A largely toothless and perfunctory look back at an extraordinary career—it may be cool to not give a damn, but here it...

Jock, joke, movie star, centerfold: the many lives of Burt Reynolds.

Reynolds is a true movie star of the old school, a figure of tremendous charm and charisma. Unfortunately, these qualities do not extend to Reynolds the memoirist, as this desultory account of his life and career fails to evoke the sense of roguish fun so familiar from his many appearances on talk shows over the decades.
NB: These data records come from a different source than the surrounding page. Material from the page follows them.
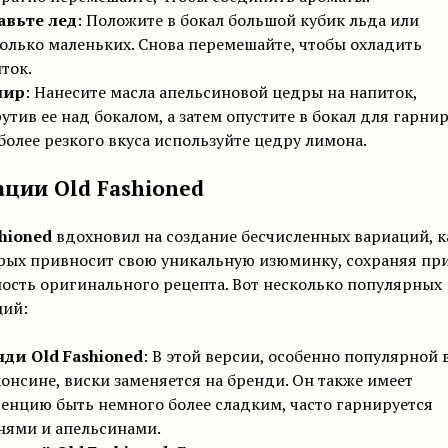
авьте лед
: Положите в бокал большой кубик льда или
олько маленьких. Снова перемешайте, чтобы охладить
ток.
нир
: Нанесите масла апельсиновой цедры на напиток,
утив ее над бокалом, а затем опустите в бокал для гарнир
более резкого вкуса используйте цедру лимона.
ции Old Fashioned
hioned
вдохновил на создание бесчисленных вариаций, 
рых привносит свою уникальную изюминку, сохраняя пр
ость оригинального рецепта. Вот несколько популярных
ций:
ди Old Fashioned
: В этой версии, особенно популярной 
онсине, виски заменяется на бренди. Он также имеет
енцию быть немного более сладким, часто гарнируется
ями и апельсинами.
With the assistance of Winokur (The Big Book of Irony, 2007, etc.), who also co-authored James Garner’s memoir, Reynolds dutifully sketches his early life as if checking items off a list, only perking up when discussing the peccadilloes of his football chums. While this material demonstrates some level of engagement, it’s a bit like suffering through a narcissistic stranger’s tales of schoolyard glory. Reynolds structures the book as a collage, forgoing a strict chronological narrative to offer chapters on specific people and experiences that have most deeply affected his development. The best of these is an extended reminiscence of the filming of Deliverance, a landmark film and his professional breakthrough; the author’s account of the filming is entertaining and insightful. Mostly, though, Reynolds regards his career with a self-deprecating shrug. He declines to dish much dirt, despite his longtime status as tabloid scandalfodder (ex-wife Loni Anderson comes in for some mild criticism), preferring to extoll the virtues of the likes of Dinah Shore, Jon Voight, Johnny Carson, Bette Davis, and others in the most generically positive terms. Missing are the caustic wit, effortless magnetism, and bracing go-to-hell attitude that made Reynolds such a potent cultural presence in his prime. His remarks about Boogie Nights, the late-career film that revived his reputation and earned him an Oscar nomination, are telling: he didn’t get it and didn’t like it.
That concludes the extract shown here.